By noon, dressed in his fire-resistant gloves, jumpsuit and helmet. They flew in by helicopters to an oasis at the foot of a mountain for a mission. Condor Mountain was the local name of the tall peak, at the base of this high desert rock was an oasis of fresh water that sprang naturally from bedrock artesian wells.
Today’s Mission: Create a fire break and save the oasis of palm trees and protected wildlife refuge.
The Plan: First arriving hand crews would clear back the light grass and brush before the arrival of the bulldozers that were on their way. The large equipment slow speed meant a delay of four-hours behind the hand crews.
Reibold lead his twelve-man crew while they cut and tossed brush to create a path that connected natural firebreaks around the oasis.
Sweating heavily under the unrelenting sun, the breeze began to pick up, alarming Reibold a little. The fire was on the far side of the mountain, some fifteen miles distant, but it could cover that distance faster than many people would think.
Still, the fire observation radio code “Airboss” that flew in the two-seat spotter plane in circles kept reports coming in about the fire that threatened the mountain. Orders came from the Airboss to pull all personnel off the threatened side of the mountain. The fire was moving too quickly to stop it before they finished building a firebreak and fire command ordered the effort abandoned.
Reibold nodded; This put the pressure on Bravo-Team to save the oasis. Airboss just wrote off the mountain.
Bulldozers arrived and cut a line wider than an interstate, hand crews cleaned up the edges of the firebreak. A call of team leaders and Reibold answered.
Standing with the other leaders, each with a book out as the plans for the next effort of defending the line.
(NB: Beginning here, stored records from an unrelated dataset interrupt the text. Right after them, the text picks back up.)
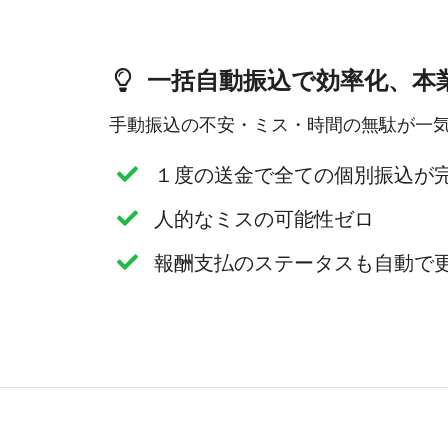
一括自動振込で効率化、本
手動振込の不安・ミス・時間の無駄が一
１度の送金で全ての個別振込が
人的なミスの可能性ゼロ
報酬支払のステータスも自動で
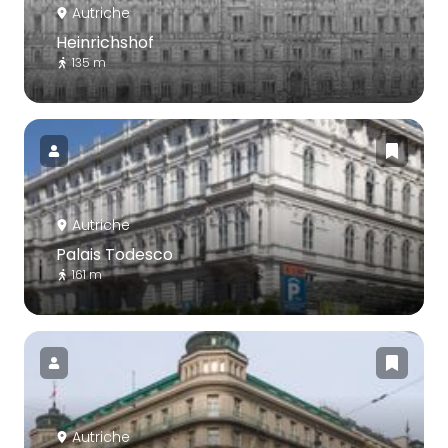
Autriche
Heinrichshof
135 m
Autriche
Palais Todesco
161 m
Autriche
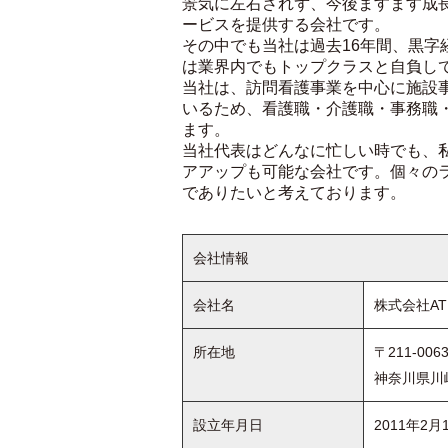
景気に左右されず、今後ますます成
ービスを提供する会社です。
その中でも当社は過去16年間、黒字
は業界内でもトップクラスと自負し
当社は、訪問看護事業を中心に施設
いるため、看護職・介護職・事務職
ます。
当社代表はどんなに忙しい時でも、
アアップも可能な会社です。個々の
でありたいと考えております。
会社情報
会社名
株式会社AT
所在地
〒211-006
神奈川県川
設立年月日
2011年2月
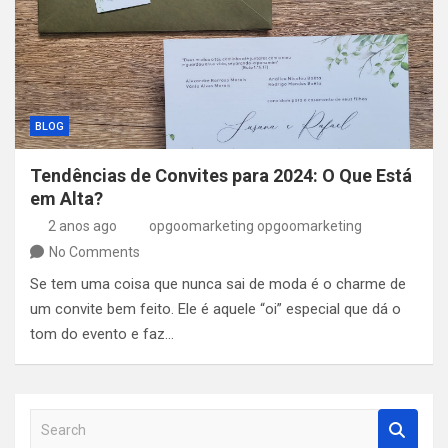
BLOG
Tendências de Convites para 2024: O Que Está
em Alta?
2 anos ago
opgoomarketing opgoomarketing
No Comments
Se tem uma coisa que nunca sai de moda é o charme de
um convite bem feito. Ele é aquele “oi” especial que dá o
tom do evento e faz…
S
e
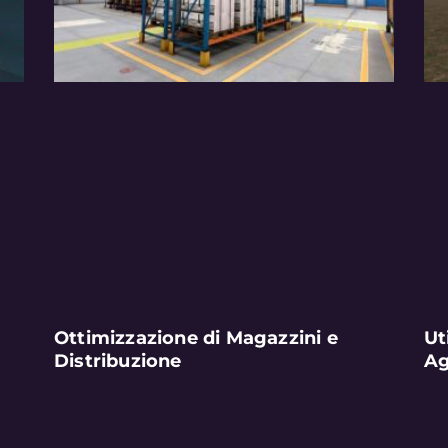
Ottimizzazione di Magazzini e
Ut
Distribuzione
Ag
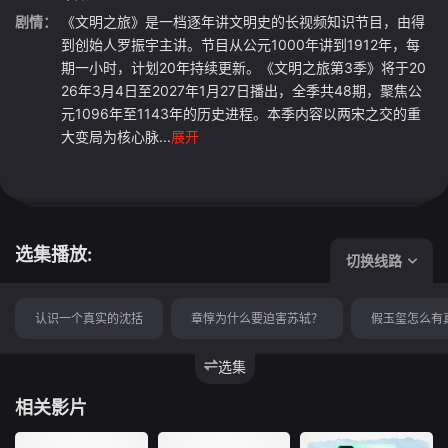
剧情：
《文明之旅》是一档逐年讲文明史的长视频知识节目，由得
到创始人罗振宇主讲。节目从公元1000年讲到1912年，每
期一小时，计划20年持续更新。《文明之旅第3季》将于20
26年3月4日至2027年1月27日播出，全季共48期，聚焦公
元1096年至1143年的历史进程。本季内容以两宋之交的重
大变局为核心脉...
展开
选集播放:
切换线路
认识一个真实的沈括
章惇为什么要迫害苏轼？
假玉玺怎么有
选集
相关影片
“Fight fire with fire.” Was the plan, a backfire would to burn up the close face of the mountain to the top. The speed of the mission was critical with the weather system moving in. Agreed and commanded, the leaders adjourned to their respective crews.
The planned backfire had the fire crews stand in line along the firebreak. Three bulldozer blades wide, down to bare mineral soil. Reibold stood his twelve firefighters in line. Ax’s, shovels, gloves and face wraps against the dust and heat.
The radio crackled with the “Go hot” with the order of the backfire. Two officers walked along the fire break with drip torches filled with diesel. Flames consumed the brush next to the bare mineral soil like a teenage boy consumes food from mom’s pantry.
A lot of heat came off the backfire. Too much! Lt. Rasmussen turned around and looked at some of the palm trees behind them.
The radiant heat was enough to force his crews look away from the flames and protect their faces. The firefighters watched for embers to prevent the fire from jumping the line, but Reibold had the angle to view directly behind them. And he saw it, a half-dozen tendrils wafting towards the main backfire the trees were smoking!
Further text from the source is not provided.